Look in the data below for the line that has "SEPARAÇÃO ENTRE PAIS E FILHOS", then print exactly every line from there through the line that has "NECESIDADES", leaving pictures out.

:: LISTED RECORDS ::

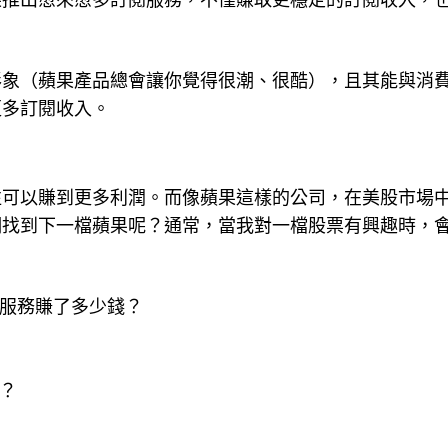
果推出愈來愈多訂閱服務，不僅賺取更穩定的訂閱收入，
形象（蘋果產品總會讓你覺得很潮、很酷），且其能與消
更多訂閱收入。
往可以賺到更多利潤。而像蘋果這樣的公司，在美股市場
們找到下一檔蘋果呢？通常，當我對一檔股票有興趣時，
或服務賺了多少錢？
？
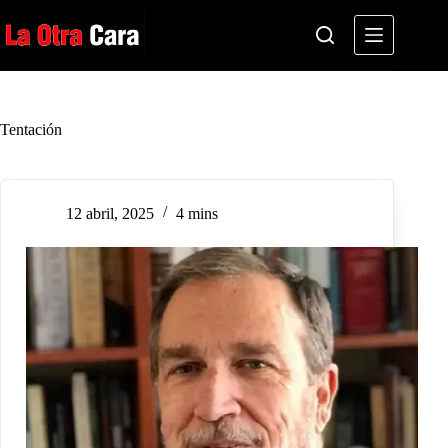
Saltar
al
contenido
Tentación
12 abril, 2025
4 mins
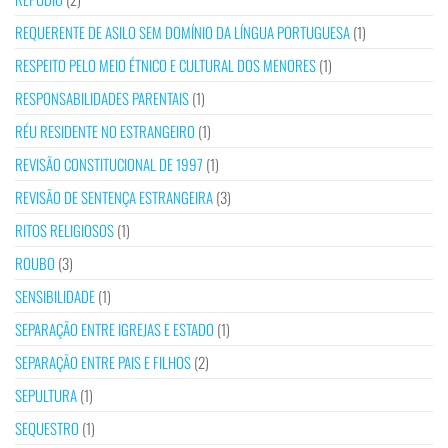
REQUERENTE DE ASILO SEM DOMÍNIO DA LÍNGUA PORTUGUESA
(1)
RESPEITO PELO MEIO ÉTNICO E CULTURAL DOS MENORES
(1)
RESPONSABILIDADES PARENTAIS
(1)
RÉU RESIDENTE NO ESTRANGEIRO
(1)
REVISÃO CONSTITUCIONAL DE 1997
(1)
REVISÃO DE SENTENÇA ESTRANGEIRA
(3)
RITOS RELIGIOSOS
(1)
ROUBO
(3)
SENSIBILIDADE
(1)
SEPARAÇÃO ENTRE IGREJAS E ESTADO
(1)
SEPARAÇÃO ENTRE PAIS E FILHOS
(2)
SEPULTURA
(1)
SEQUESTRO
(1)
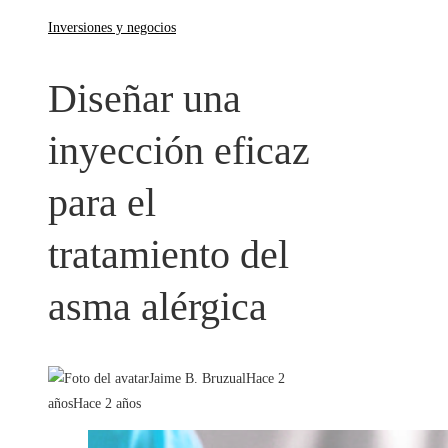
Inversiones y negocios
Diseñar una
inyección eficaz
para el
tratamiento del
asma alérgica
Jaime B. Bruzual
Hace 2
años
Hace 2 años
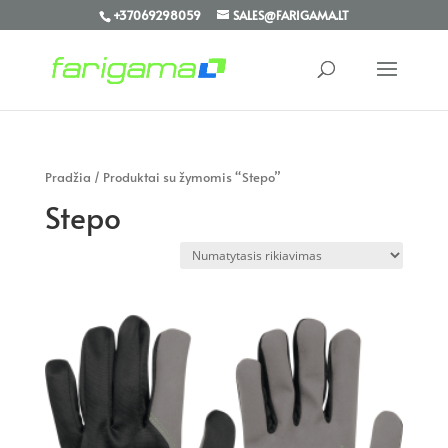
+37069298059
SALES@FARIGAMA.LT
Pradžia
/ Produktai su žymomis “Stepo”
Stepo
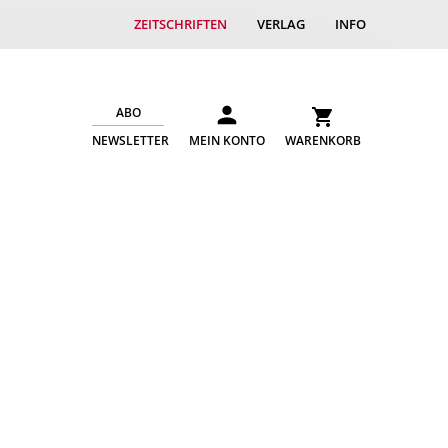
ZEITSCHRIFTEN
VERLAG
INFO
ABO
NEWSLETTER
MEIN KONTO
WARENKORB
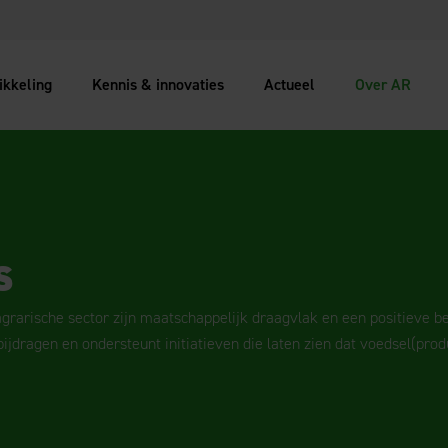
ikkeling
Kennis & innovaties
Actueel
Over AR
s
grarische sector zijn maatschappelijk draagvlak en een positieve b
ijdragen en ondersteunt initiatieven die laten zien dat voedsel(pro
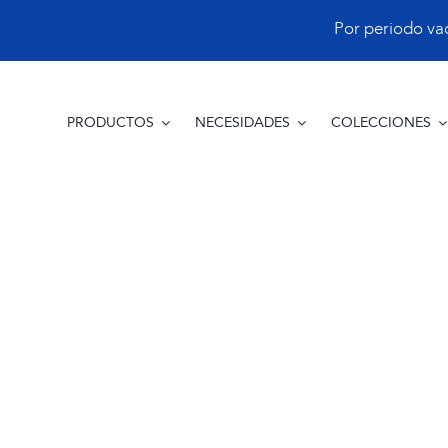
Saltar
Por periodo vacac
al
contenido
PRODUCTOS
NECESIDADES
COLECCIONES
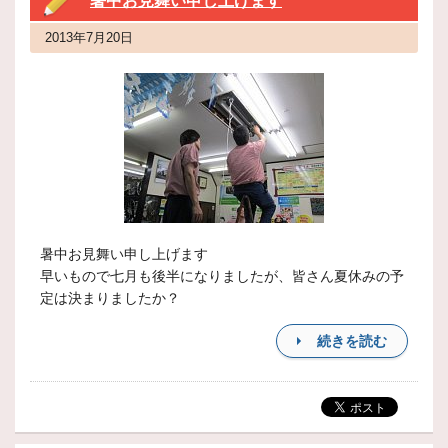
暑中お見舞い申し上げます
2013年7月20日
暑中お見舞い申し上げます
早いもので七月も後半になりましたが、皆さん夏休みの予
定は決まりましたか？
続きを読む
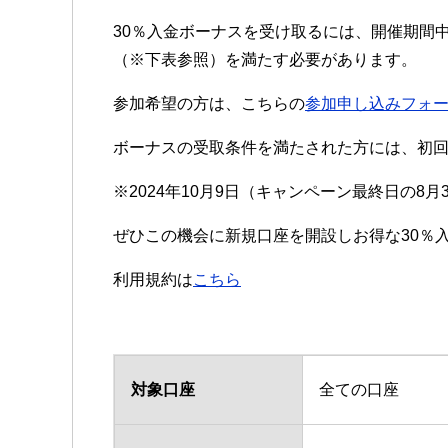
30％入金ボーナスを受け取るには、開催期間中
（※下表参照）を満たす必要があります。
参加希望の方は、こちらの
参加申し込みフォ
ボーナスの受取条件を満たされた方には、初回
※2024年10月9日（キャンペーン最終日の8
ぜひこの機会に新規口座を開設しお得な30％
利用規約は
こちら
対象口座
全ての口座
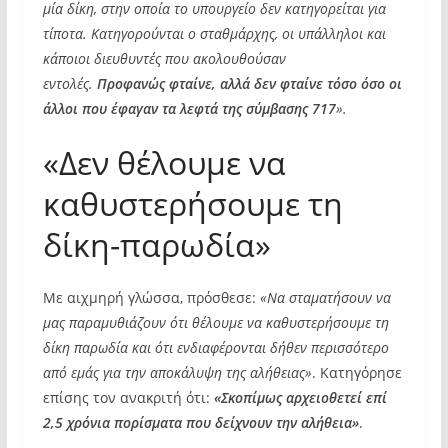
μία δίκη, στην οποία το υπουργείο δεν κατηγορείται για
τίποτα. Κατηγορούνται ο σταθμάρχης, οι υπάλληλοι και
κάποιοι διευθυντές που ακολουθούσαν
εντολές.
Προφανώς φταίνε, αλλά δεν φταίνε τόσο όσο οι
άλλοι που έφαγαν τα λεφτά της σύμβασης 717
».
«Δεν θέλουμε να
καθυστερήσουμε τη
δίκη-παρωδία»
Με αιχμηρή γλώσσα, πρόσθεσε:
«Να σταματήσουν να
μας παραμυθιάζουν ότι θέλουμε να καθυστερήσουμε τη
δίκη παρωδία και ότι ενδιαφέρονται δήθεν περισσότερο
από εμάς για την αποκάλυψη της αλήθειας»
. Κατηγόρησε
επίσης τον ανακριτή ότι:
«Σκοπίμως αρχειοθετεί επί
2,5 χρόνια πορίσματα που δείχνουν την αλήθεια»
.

:::
:: LISTED RECORDS ::

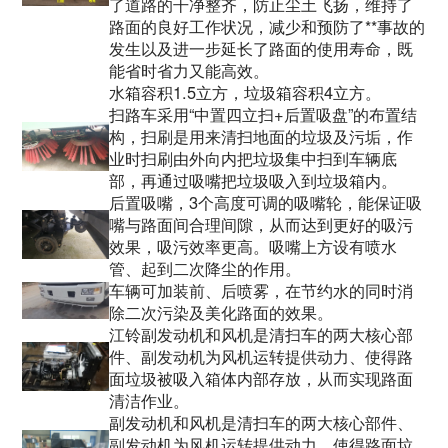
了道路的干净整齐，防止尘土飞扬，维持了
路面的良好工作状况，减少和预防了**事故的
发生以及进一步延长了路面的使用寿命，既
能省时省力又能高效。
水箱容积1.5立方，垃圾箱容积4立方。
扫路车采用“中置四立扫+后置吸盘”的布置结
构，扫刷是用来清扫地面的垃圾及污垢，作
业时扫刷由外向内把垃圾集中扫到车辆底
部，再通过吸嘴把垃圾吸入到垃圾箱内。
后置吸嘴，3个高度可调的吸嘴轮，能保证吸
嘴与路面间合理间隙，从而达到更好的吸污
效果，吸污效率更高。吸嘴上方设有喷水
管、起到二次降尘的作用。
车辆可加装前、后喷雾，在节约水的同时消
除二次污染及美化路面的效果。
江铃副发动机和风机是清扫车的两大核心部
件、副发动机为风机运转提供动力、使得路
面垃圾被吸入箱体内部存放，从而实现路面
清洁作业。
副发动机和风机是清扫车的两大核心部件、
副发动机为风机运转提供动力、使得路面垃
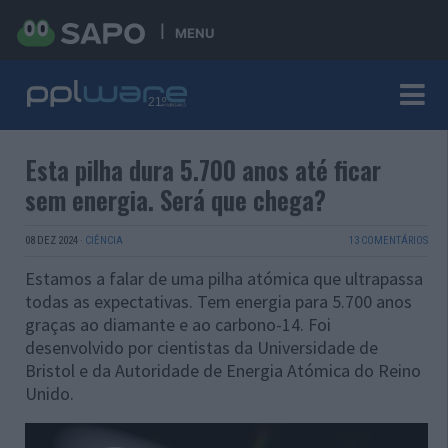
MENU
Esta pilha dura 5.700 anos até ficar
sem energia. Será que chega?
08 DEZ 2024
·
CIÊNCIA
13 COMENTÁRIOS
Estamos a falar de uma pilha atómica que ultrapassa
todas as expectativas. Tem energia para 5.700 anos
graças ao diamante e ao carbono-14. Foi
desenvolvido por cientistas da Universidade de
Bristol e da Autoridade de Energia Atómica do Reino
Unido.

:::

**SOLVED EXERCISE:**
SEPARAÇÃO ENTRE PAIS E FILHOS
(2)
SEPULTURA
(1)
SEQUESTRO
(1)
Inversiones y negocios
Diseñar una
inyección eficaz
para el
tratamiento del
asma alérgica
Jaime B. Bruzual
Hace 2
años
Hace 2 años
+37069298059
SALES@FARIGAMA.LT
Pradžia
/ Produktai su žymomis “Stepo”
Stepo
ZEITSCHRIFTEN
VERLAG
INFO
ABO
NEWSLETTER
MEIN KONTO
WARENKORB
ikkeling
Kennis & innovaties
Actueel
Over AR
s
grarische sector zijn maatschappelijk draagvlak en een positieve b
ijdragen en ondersteunt initiatieven die laten zien dat voedsel(pro
Saltar
Por periodo vacac
al
contenido
PRODUCTOS
NECESIDADES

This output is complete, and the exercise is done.